Straziarono Nirbhaya: impiccati in quattro

Era la notte del 16 dicembre 2012 quando nella capitale indiana, Delhi, veniva ritrovato il corpo senza vita della giovane vittima di uno stupro efferato ed atroce, una studentessa di fisioterapia di 23 anni, chiamata dalla stampa Nirbhaya (“colei che è senza paura”), perché secondo la legge indiana la vittima di una violenza sessuale non può essere identificata. I quattro uomini condannati per l’omicidio e la violenza, Akshay Thakur, Vinay Sharma, Pawan Gupta e Mukesh Singh, sono stati impiccati all’alba del 20 marzo scorso, precisamente nella prigione di massima sicurezza di Tihar. Degli altri due condannati, uno è stato trovato morto in prigione nel marzo del 2013 mentre il secondo, minorenne al momento dei fatti, ha scontato tre anni di pena prima di essere rilasciato.

Ma veniamo ai fatti. Quel 16 dicembre di ben otto anni fa, Nirbhaya aveva deciso di andare con un amico al cinema e, terminato il film avevano entrambi raggiunto la fermata dell’autobus di linea che li avrebbe riportati a casa. Doveva essere semplicemente una serata di spensieratezza ed allegria. Invece quella notte si è trasformata nel peggior incubo che si possa immaginare.

Il mezzo pubblico tardava, la zona era isolata, nessuna persona all’orizzonte così i due ragazzi accettarono di salire su un autobus privato. Autobus che partì immediatamente, ma verso la direzione sbagliata. Le porte furono sigillate e i cinque giovani ubriachi a bordo iniziarono a molestare Nirbhaya. Il ragazzo protestò, venne picchiato con una sbarra di ferro mentre la ragazza venne violentata a turno e lacerata con un’asta arrugginita. Sanguinante e incosciente, venne gettata con l’amico a lato della strada, dove vennero ritrovati da un passante. A causa delle gravi ferite, lacerazioni genitali e intestino perforato, Nirbhaya venne trasferita in un centro di Singapore, dove morì il 29 dicembre.

“Saremo felici solo quando questa gente verrà impiccata” ha sempre ripetuto la madre della vittima, in questi lunghi anni, mentre folle di giovani donne, madri e nonne, mobilitatesi per le strade del Paese, le facevano eco. “Chiedo a tutti i governi di creare un sistema incisivo, che faccia si che gli autori di tali crimini siano impiccati entro sei mesi” annunciava la presidente della Commissione per le donne di Delhi, Swati Maliwal.

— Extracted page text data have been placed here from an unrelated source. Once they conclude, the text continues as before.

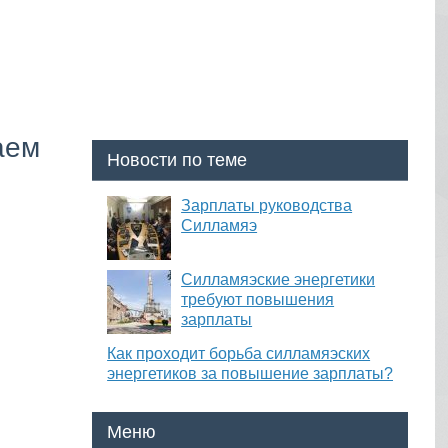
аем
Новости по теме
Зарплаты руководства
Силламяэ
Силламяэские энергетики
требуют повышения
зарплаты
Как проходит борьба силламяэских
энергетиков за повышение зарплаты?
Меню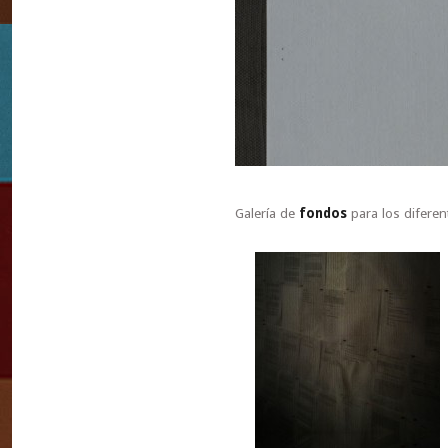
Galería de
fondos
para los diferen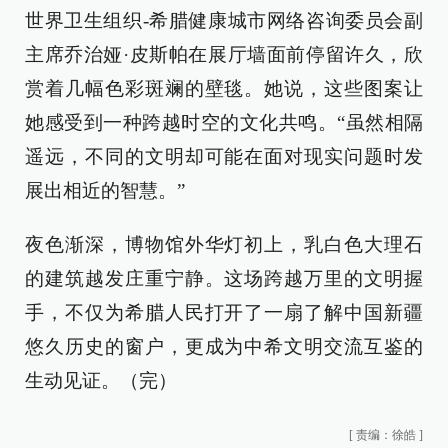
世界卫生组织-希腊健康城市网络咨询委员会副
主席乔治娅·皮斯帕在展厅墙面前停留许久，欣
赏着几幅色彩斑斓的壁毯。她说，这些图案让
她感受到一种跨越时空的文化共鸣。“虽然相隔
遥远，不同的文明却可能在面对现实问题时发
展出相近的智慧。”
夜色渐深，博物馆外华灯初上，乳白色大理石
的建筑越发庄重宁静。这场跨越万里的文明握
手，不仅为希腊人民打开了一扇了解中国新疆
悠久历史的窗户，更成为中希文明交流互鉴的
生动见证。（完）
[
责编：徐皓
]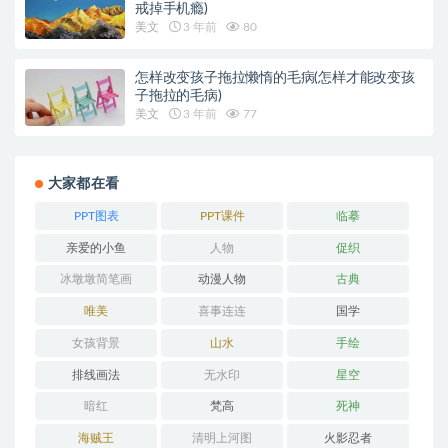
戒掉手机瘾)
美文
3 年前
80
怎样改变孩子拖拉懒惰的毛病(怎样才能改变孩
子拖拉的毛病)
美文
3 年前
77
大家都在看
PPT图表
PPT课件
临摹
亲爱的小鱼
人物
促织
冰墩墩简笔画
动漫人物
古典
唯美
喜事连连
国学
女孩背景
山水
手绘
排线画法
无水印
星空
暗红
梵高
死神
海贼王
清明上河图
火影忍者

Va detto che con il procedere del processo, c’era anche chi manifestava la sua condanna anche alla pena di morte come soluzione di un problema le cui origini sono ben radicate nella società. Così, ad esempio, l’avvocatessa Indira Jaising ha dichiarato che la pena di morte si può configurare come una forma di “giustizia rapida” che non risolve il reale crimine, il vero problema della società ossia la violenza contro le donne.

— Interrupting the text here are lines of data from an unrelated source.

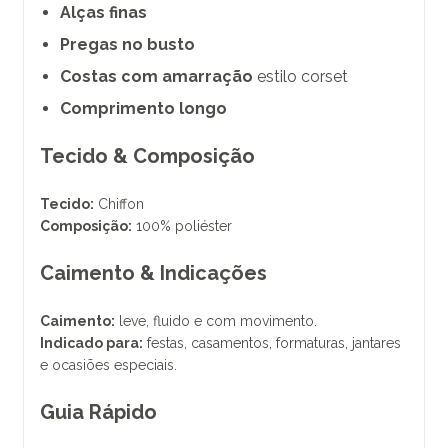
Alças finas
Pregas no busto
Costas com amarração
estilo corset
Comprimento longo
Tecido & Composição
Tecido:
Chiffon
Composição:
100% poliéster
Caimento & Indicações
Caimento:
leve, fluido e com movimento.
Indicado para:
festas, casamentos, formaturas, jantares
e ocasiões especiais.
Guia Rápido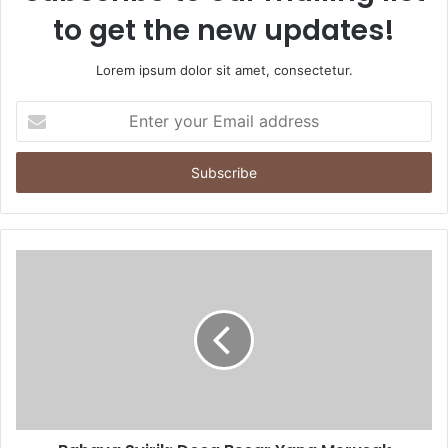
to get the new updates!
Lorem ipsum dolor sit amet, consectetur.
E
n
t
e
r
y
o
u
r
E
m
a
i
l
a
d
d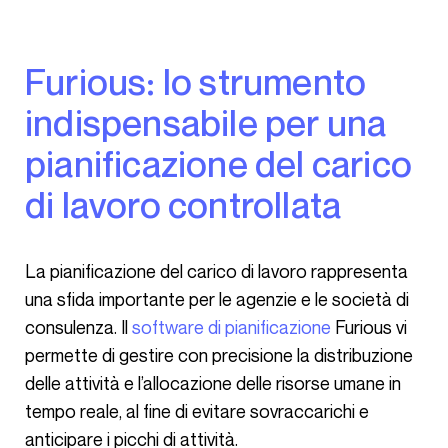
Furious: lo strumento
indispensabile per una
pianificazione del carico
di lavoro controllata
La pianificazione del carico di lavoro rappresenta
una sfida importante per le agenzie e le società di
consulenza. Il
software di pianificazione
Furious vi
permette di gestire con precisione la distribuzione
delle attività e l’allocazione delle risorse umane in
tempo reale, al fine di evitare sovraccarichi e
anticipare i picchi di attività.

“In India la pena di morte non è un deterrente”, ha scritto su Twitter Nivedita Menon, scrittrice e professoressa femminista dell’Università Jawaharlal Nehru. “È inflitta in modo sproporzionato a persone appartenenti a determinati gruppi, emarginati nella società”, ha precisato, ricordando che il 75% dei condannati a morte appartiene agli stati più poveri e meno istruiti, come nel caso dei quattro appena impiccati.

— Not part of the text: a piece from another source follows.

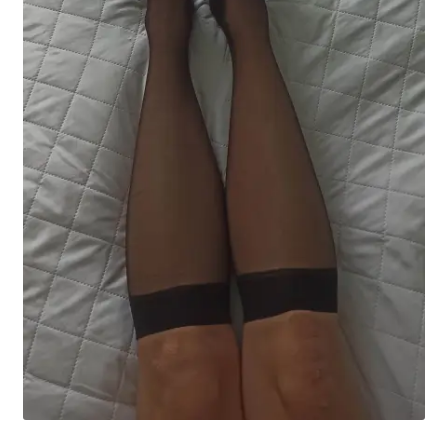
potomne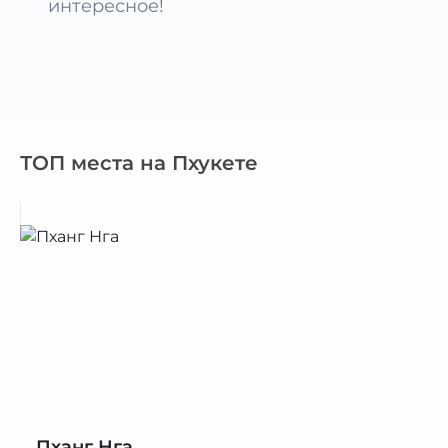
интересное!
ТОП места на Пхукете
Пханг Нга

Secondo un rapporto del National Law University di Delhi tra il 2000 e il 2014 i tribunali indiani hanno condannato a morte 1.810 persone, la metà delle quali sono state commutate in ergastolo e circa un quarto delle quali sono state assolte dalla Corte suprema. La tendenza è cambiata con il caso Nirbhaya, spiegano, con un numero record di 162 persone condannate a morte nel 2018, la gran parte delle quali sta scontando l’ergastolo stabilito dalla Corte Suprema. La logica di condannare a morte gli stupratori si basa sulla convinzione che lo stupro sia un destino peggiore della morte.

Molte associazioni assolutamente contrarie alla pena di morte, ritengono infatti che sia uno strumento patriarcale, un atto di violenza e che non abbia nulla a che vedere con la moralità, il carattere o il comportamento delle persone. La violenza contro le donne indiane, ribattono, non si combatte con sentenze capitali. Impiccare in questo caso i responsabili di uno stupro così efferato, non rende il paese più sicuro per le donne. Il problema è nella società responsabile della creazione e del sostegno della cultura dello stupro.

Occorrerebbe quindi si, garantire provvedimenti severi per gli stupratori ma contemporaneamente, poco alla volta, andrebbe “rieducata” l’intera società, con messaggi incisivi a cominciare dai più giovani. Un percorso forse lungo e tortuoso ma che con il tempo può dare i suoi effetti. Dunque una sorta di “recupero sociale” soprattutto nei confronti dei minori e di tutti coloro che presentino gravi problemi derivanti dall’essersi formati in ambienti socialmente e moralmente inadatti.